11. 'Never tell her a short skirt is immoral..clothes have absolutely nothing to do with morality'

12. 'Books will help her understand and question the world, help her express herself, and help her in whatever she decides to become'

13. 'Feminism Lite, the idea of conditional female equality...uses the language of allowing'

14. 'Our discomfort is not with power itself, but with women'

15. 'The premise of chivalry is female weakness'

16. 'Teach her to question language, but to teach her that, you have to question your own language'

17. 'Be deliberate about showing her the enduring beauty and resilience of Africans and black people'

18. 'We teach girls to be likeable, to be nice, to be false...we do not teach boys the same'

19. 'Women do not actually need to be championed and revered, they just need to be treated as equal human beings...patronising undertone.'

20. On the sexist nature of women praising men for cooking '...she is praising the fact that he has undertaken the act of cooking, praise that implies that cooking is an inherently female act'

 

The book holds themes similar to Adichie's We Should All Be Feminists in terms of unlearning gender roles and the policing of women in terms of appearance, interests and behaviour. However, the book offers an honest insight into the harmful social conditioning of women from childhood and seeks to overturn limited visions of what it means to be a Nigerian woman, especially in the Igbo context. Furthermore, Adichie points to to wasteful concept of conditional female equality 'Feminism Lite' in a Nigerian context, as false feminism. She argues that 'we judge powerful women more harshly than we judge powerful men' as a direct result of 'Feminism Lite'. This is true, because people always want women in leadership to be humble, kind and not too authoritative while men with a Trump-like arrogance gallop through the world with no care for what they crush in their path. But of course, they'll tell you 'He's a man' as if this justifies improper behaviour. She objects to phrases such as 'he is the head and I am the neck' as buying into the narrative of women having to be validated by men and given less credit for their work. In addition, she argues that feminism and femininity can coexist, that feminism should not be seen as relative to physical appearance, such as how much makeup is worn.
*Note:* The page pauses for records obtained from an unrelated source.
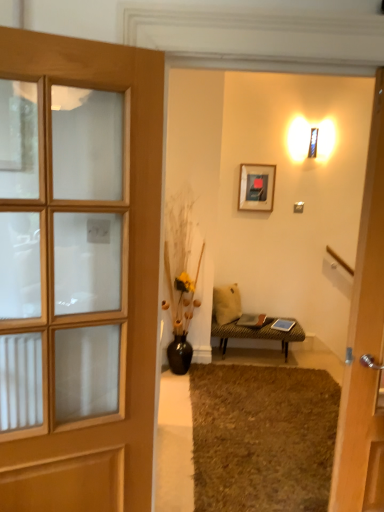 This screenshot has width=384, height=512. What do you see at coordinates (256, 334) in the screenshot?
I see `leather textured bench at center` at bounding box center [256, 334].

Where is `wooden door at left`? This screenshot has height=512, width=384. wooden door at left is located at coordinates (130, 236).

I want to click on leather textured bench at center, so click(x=256, y=334).

In the scene shown: Is matte black picture frame at upper center turned away from black ceramic vase at center?

No, matte black picture frame at upper center is not facing away from black ceramic vase at center.

Is matte black picture frame at upper center beside black ceramic vase at center?

No, matte black picture frame at upper center is not touching black ceramic vase at center.

Considering the relative sizes of matte black picture frame at upper center and black ceramic vase at center in the image provided, is matte black picture frame at upper center bigger than black ceramic vase at center?

Incorrect, matte black picture frame at upper center is not larger than black ceramic vase at center.

Is matte black picture frame at upper center at the right side of black ceramic vase at center?

Correct, you'll find matte black picture frame at upper center to the right of black ceramic vase at center.

Considering the sizes of matte black picture frame at upper center and beige fabric pillow at center in the image, is matte black picture frame at upper center taller or shorter than beige fabric pillow at center?

Clearly, matte black picture frame at upper center is taller compared to beige fabric pillow at center.

Is matte black picture frame at upper center located outside beige fabric pillow at center?

Absolutely, matte black picture frame at upper center is external to beige fabric pillow at center.

Is there a large distance between matte black picture frame at upper center and beige fabric pillow at center?

That's not correct — matte black picture frame at upper center is a little close to beige fabric pillow at center.

Considering the relative positions of matte black picture frame at upper center and beige fabric pillow at center in the image provided, is matte black picture frame at upper center to the right of beige fabric pillow at center from the viewer's perspective?

Yes.

Is point (20, 441) more distant than point (257, 195)?

No, (20, 441) is in front of (257, 195).

Considering the relative positions of wooden door at left and matte black picture frame at upper center in the image provided, is wooden door at left behind matte black picture frame at upper center?

No, it is not.

From the picture: Can you confirm if wooden door at left is taller than matte black picture frame at upper center?

Indeed, wooden door at left has a greater height compared to matte black picture frame at upper center.

Considering the relative positions of wooden door at left and matte black picture frame at upper center in the image provided, is wooden door at left to the left of matte black picture frame at upper center from the viewer's perspective?

Yes, wooden door at left is to the left of matte black picture frame at upper center.

Considering the relative sizes of beige fabric pillow at center and brown shaggy rug at lower center in the image provided, is beige fabric pillow at center wider than brown shaggy rug at lower center?

Incorrect, the width of beige fabric pillow at center does not surpass that of brown shaggy rug at lower center.

From the image's perspective, is beige fabric pillow at center positioned above or below brown shaggy rug at lower center?

From the image's perspective, beige fabric pillow at center appears above brown shaggy rug at lower center.

In the scene shown: Can you confirm if beige fabric pillow at center is smaller than brown shaggy rug at lower center?

Yes.

From a real-world perspective, is beige fabric pillow at center under brown shaggy rug at lower center?

Answer: No, from a real-world perspective, beige fabric pillow at center is not beneath brown shaggy rug at lower center.

Is beige fabric pillow at center oriented away from matte black picture frame at upper center?

That's not correct — beige fabric pillow at center is not looking away from matte black picture frame at upper center.

Between point (238, 304) and point (266, 187), which one is positioned in front?

Point (266, 187)

Is beige fabric pillow at center spatially inside matte black picture frame at upper center, or outside of it?

beige fabric pillow at center is not inside matte black picture frame at upper center, it's outside.

Where is `pillow below the matte black picture frame at upper center (from a real-world perspective)`? pillow below the matte black picture frame at upper center (from a real-world perspective) is located at coordinates (226, 303).

Who is shorter, brown shaggy rug at lower center or leather textured bench at center?

brown shaggy rug at lower center is shorter.

Considering the relative positions of brown shaggy rug at lower center and leather textured bench at center in the image provided, is brown shaggy rug at lower center to the left or to the right of leather textured bench at center?

Based on their positions, brown shaggy rug at lower center is located to the left of leather textured bench at center.

Between brown shaggy rug at lower center and leather textured bench at center, which one has smaller size?

Smaller between the two is leather textured bench at center.

Is point (229, 334) behind point (234, 310)?

That is False.

Identify the location of pillow above the leather textured bench at center (from the image's perspective). The height and width of the screenshot is (512, 384). (226, 303).

Between leather textured bench at center and beige fabric pillow at center, which one has larger size?

With larger size is leather textured bench at center.

Find the location of `houseplant in front of the matte black picture frame at upper center`. houseplant in front of the matte black picture frame at upper center is located at coordinates (181, 278).

Locate an element on the screen. The width and height of the screenshot is (384, 512). picture frame that is on the right side of beige fabric pillow at center is located at coordinates (x=256, y=187).

When comparing their distances from matte black picture frame at upper center, does black ceramic vase at center or leather textured bench at center seem further?

leather textured bench at center is further to matte black picture frame at upper center.

Which object lies nearer to the anchor point beige fabric pillow at center, matte black picture frame at upper center or black ceramic vase at center?

The object closer to beige fabric pillow at center is black ceramic vase at center.

Based on the photo, estimate the real-world distances between objects in this image. Which object is further from wooden door at left, black ceramic vase at center or leather textured bench at center?

leather textured bench at center is further to wooden door at left.

When comparing their distances from black ceramic vase at center, does beige fabric pillow at center or matte black picture frame at upper center seem closer?

beige fabric pillow at center lies closer to black ceramic vase at center than the other object.

Which object lies further to the anchor point black ceramic vase at center, beige fabric pillow at center or brown shaggy rug at lower center?

brown shaggy rug at lower center is further to black ceramic vase at center.

Which object lies nearer to the anchor point black ceramic vase at center, leather textured bench at center or beige fabric pillow at center?

beige fabric pillow at center is positioned closer to the anchor black ceramic vase at center.

Based on their spatial positions, is beige fabric pillow at center or wooden door at left further from brown shaggy rug at lower center?

wooden door at left.

Based on the photo, from the image, which object appears to be farther from brown shaggy rug at lower center, black ceramic vase at center or leather textured bench at center?

black ceramic vase at center.

I want to click on houseplant positioned between wooden door at left and leather textured bench at center from near to far, so click(181, 278).

The image size is (384, 512). In order to click on pillow between wooden door at left and matte black picture frame at upper center in the front-back direction in this screenshot , I will do point(226,303).

I want to click on pillow between black ceramic vase at center and leather textured bench at center from left to right, so click(x=226, y=303).

This screenshot has width=384, height=512. I want to click on pillow that lies between matte black picture frame at upper center and leather textured bench at center from top to bottom, so click(226, 303). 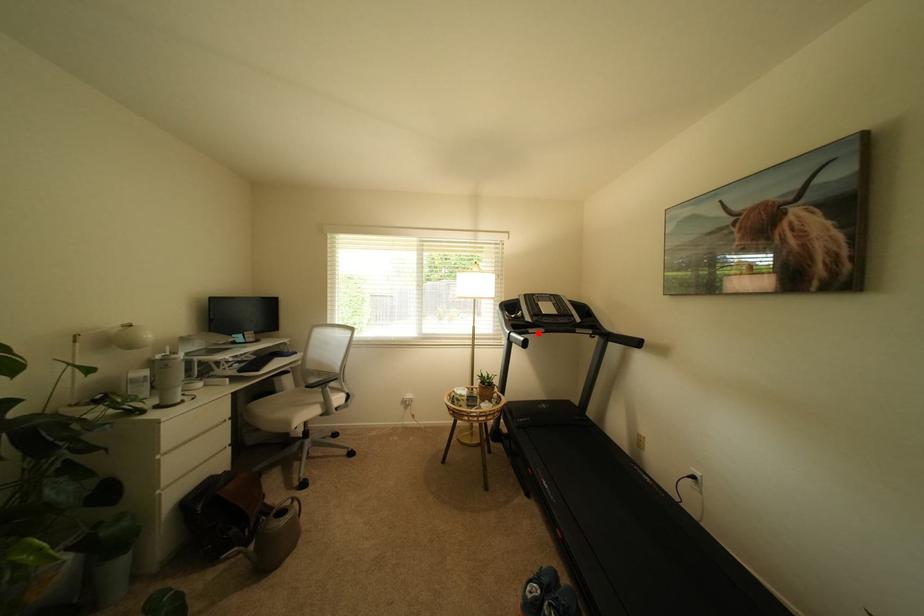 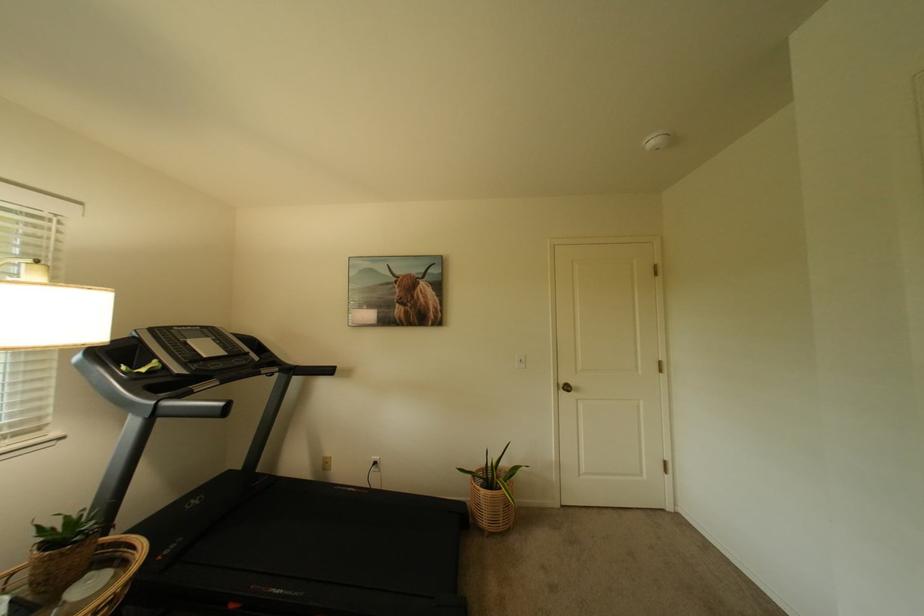 The point at the highlighted location is marked in the first image. Where is the corresponding point in the second image?

(203, 392) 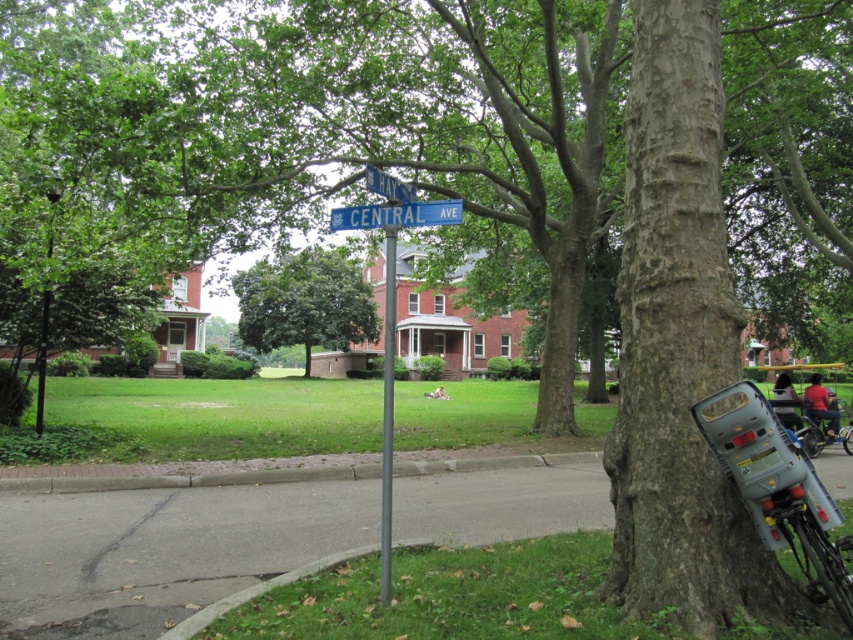 Looking at this image, does blue metallic street sign at center lie in front of black metal pole at upper left?

That is True.

Looking at this image, which of these two, blue metallic street sign at center or black metal pole at upper left, stands shorter?

With less height is blue metallic street sign at center.

Where is `blue metallic street sign at center`? blue metallic street sign at center is located at coordinates (396, 214).

Looking at this image, between metallic gray bicycle at tree right and metallic pole at center, which one has less height?

metallic gray bicycle at tree right is shorter.

Is metallic gray bicycle at tree right positioned in front of metallic pole at center?

Yes, it is in front of metallic pole at center.

Locate an element on the screen. metallic gray bicycle at tree right is located at coordinates (778, 490).

Which is in front, point (844, 404) or point (410, 189)?

Point (410, 189) is in front.

Based on the photo, is metallic silver bicycle at lower right positioned in front of blue plastic street sign at upper center?

No, it is not.

Identify the location of metallic silver bicycle at lower right. (822, 433). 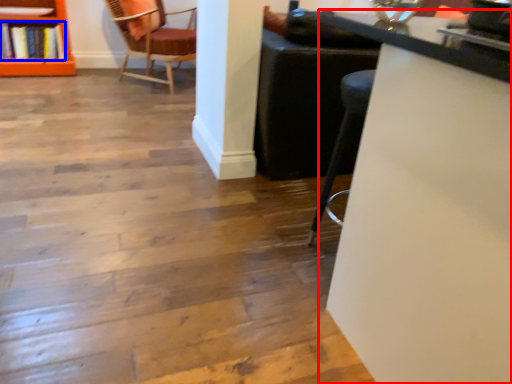 Question: Which object is closer to the camera taking this photo, table (highlighted by a red box) or book (highlighted by a blue box)?

Choices:
 (A) table
 (B) book

Answer: (A) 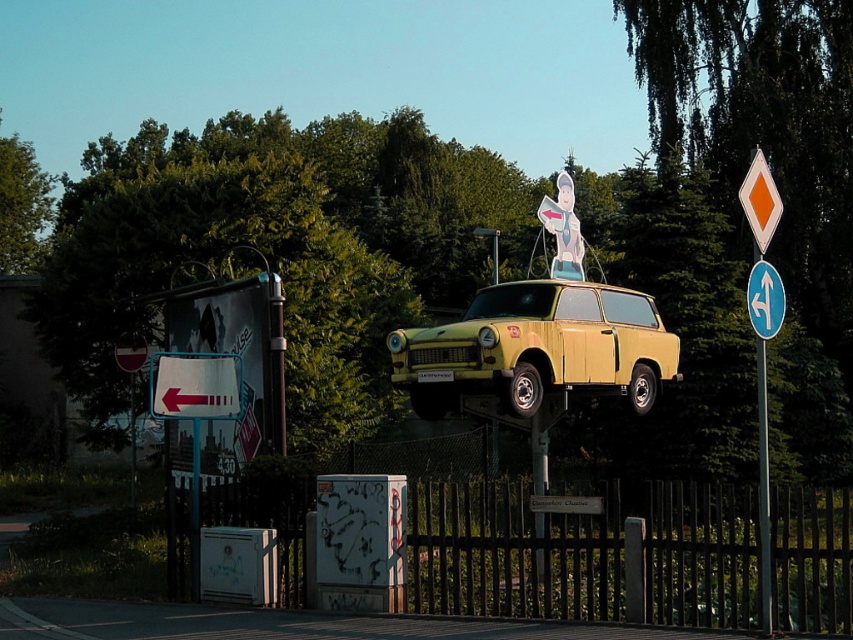 Question: Where is yellow matte car at center located in relation to blue plastic arrow at upper center in the image?

Choices:
 (A) left
 (B) right

Answer: (A)

Question: Which is farther from the white plastic sign at left?

Choices:
 (A) yellow matte car at center
 (B) wooden fence at lower center
 (C) metallic pole at center
 (D) blue plastic arrow at upper center

Answer: (B)

Question: Is white plastic sign at left smaller than metallic pole at center?

Choices:
 (A) yes
 (B) no

Answer: (B)

Question: Which object is farther from the camera taking this photo?

Choices:
 (A) metallic pole at center
 (B) yellow matte car at center
 (C) white plastic sign at left

Answer: (C)

Question: Can you confirm if yellow matte car at center is positioned to the right of metallic pole at center?

Choices:
 (A) yes
 (B) no

Answer: (B)

Question: Which object is the farthest from the metallic gray utility box at lower left?

Choices:
 (A) metallic pole at center
 (B) blue plastic arrow at upper center

Answer: (B) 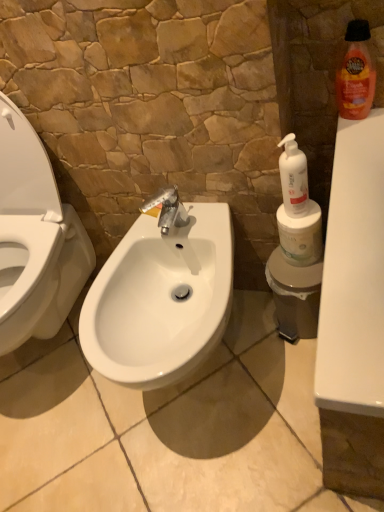 At what (x,y) coordinates should I click in order to perform the action: click on vacant position to the left of white glossy sink at center. Please return your answer as a coordinate pair (x, y). The width and height of the screenshot is (384, 512). Looking at the image, I should click on (78, 449). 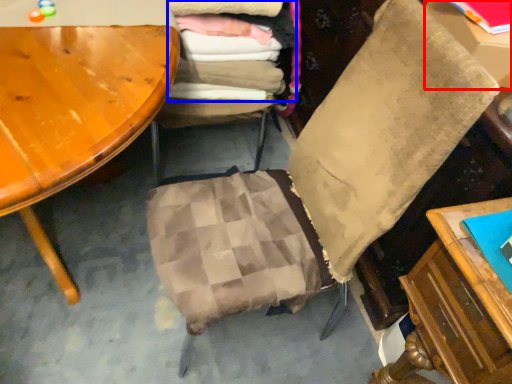 Question: Which of the following is the closest to the observer, table (highlighted by a red box) or laundry (highlighted by a blue box)?

Choices:
 (A) table
 (B) laundry

Answer: (A) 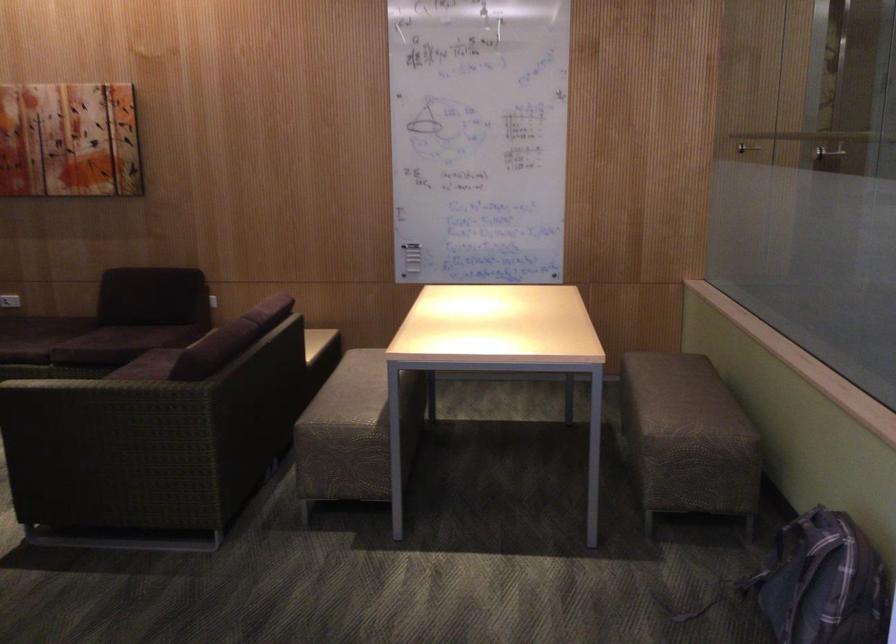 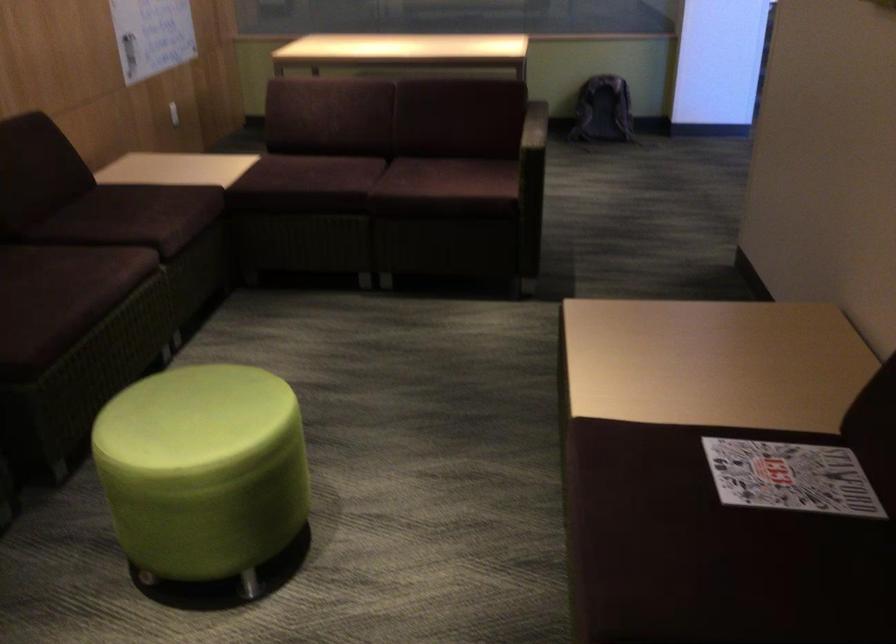 The point at (93,335) is marked in the first image. Where is the corresponding point in the second image?

(147, 214) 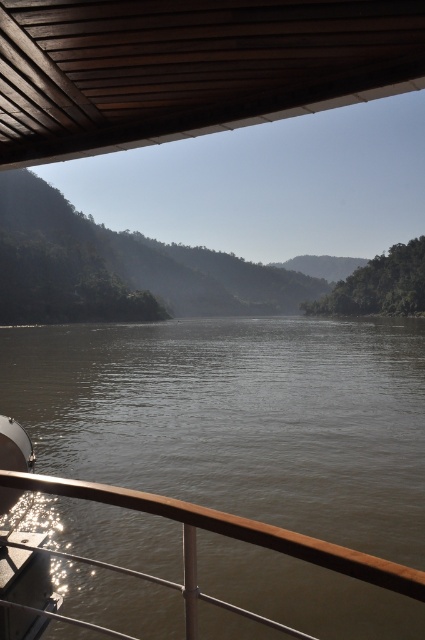 In the scene shown: Which of these two, brown wooden deck at upper center or metal/rustic rail at lower left, stands shorter?

brown wooden deck at upper center

Between brown wooden deck at upper center and metal/rustic rail at lower left, which one appears on the right side from the viewer's perspective?

metal/rustic rail at lower left is more to the right.

Does point (141, 42) come closer to viewer compared to point (22, 474)?

No, it is not.

Where is `brown wooden deck at upper center`? The image size is (425, 640). brown wooden deck at upper center is located at coordinates (189, 67). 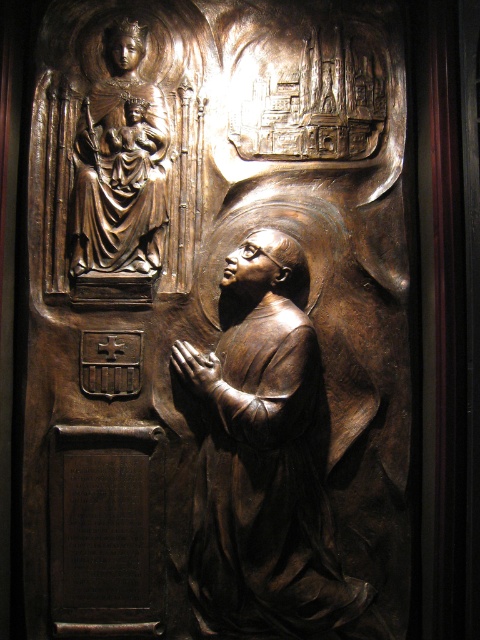 Can you confirm if bronze statue at center is bigger than bronze statue of madonna and child at upper left?

Indeed, bronze statue at center has a larger size compared to bronze statue of madonna and child at upper left.

Which is behind, point (237, 572) or point (151, 243)?

Point (151, 243)

What do you see at coordinates (264, 458) in the screenshot?
I see `bronze statue at center` at bounding box center [264, 458].

The image size is (480, 640). In order to click on bronze statue at center in this screenshot , I will do (264, 458). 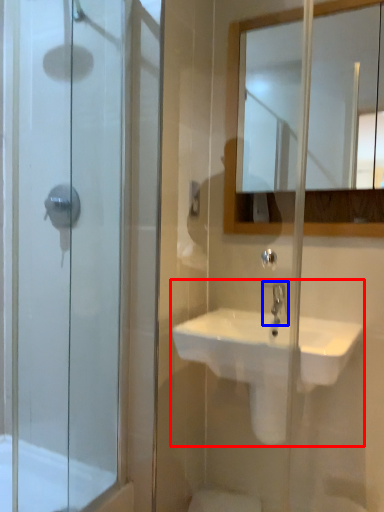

Clearly, the world will take some time for this to sink in, as Chimamanda was at the receiving end of this warped view that a feminist can't be feminine when she did the 2016 L'Oreal advert for a lipstick line.

 

Adichie calls for us to interrogate the ways that our culture keeps women from power. With reference to her ethnic background, Adichie highlights the ways in which Igbo culture perpetuates female oppression and the ways it does not. She urges her friend to teach her daughter  to be weary of the focus on 'materialism' and the limited ideas of what a woman must do. Contrastingly, Adichie maintains that not all aspects of Igbo culture are negative, she points to the ironic ways in which Western culture is oppressive in that before colonialism, 'trading was done exclusively by women in some parts of Igboland' and that a double income family is arguably a 'true Igbo tradition' when exploring its history. This nuanced argument is so convincing that the die-hard anti-feminists would find it hard to argue reasonably.

 

Overall, the book serves as a worthy attempt to outline what might constitute raising a feminist child. Chimamanda's approach to the subject is sensitive but confident in expressing the ways in which female equality is suppressed, interrogating negative mindsets both subtle and obvious. The book is not an instruction manual but a series of questions she raises. How does motherhood contribute to the control of women in our society? Why is the idea of gender roles problematic? In what ways is reading a vehicle for feminism? How do we shift our language to discourage female oppression? How do people exploit biology  to justify sexism? Is teaching girls to be 'likeable' silencing them? What can we do to remedy the negative pressures on body image and appearance? Can we reinvent womanhood and blackness? A combination of her personal reflections and social views, the book offers questions to debate and well-reasoned answers.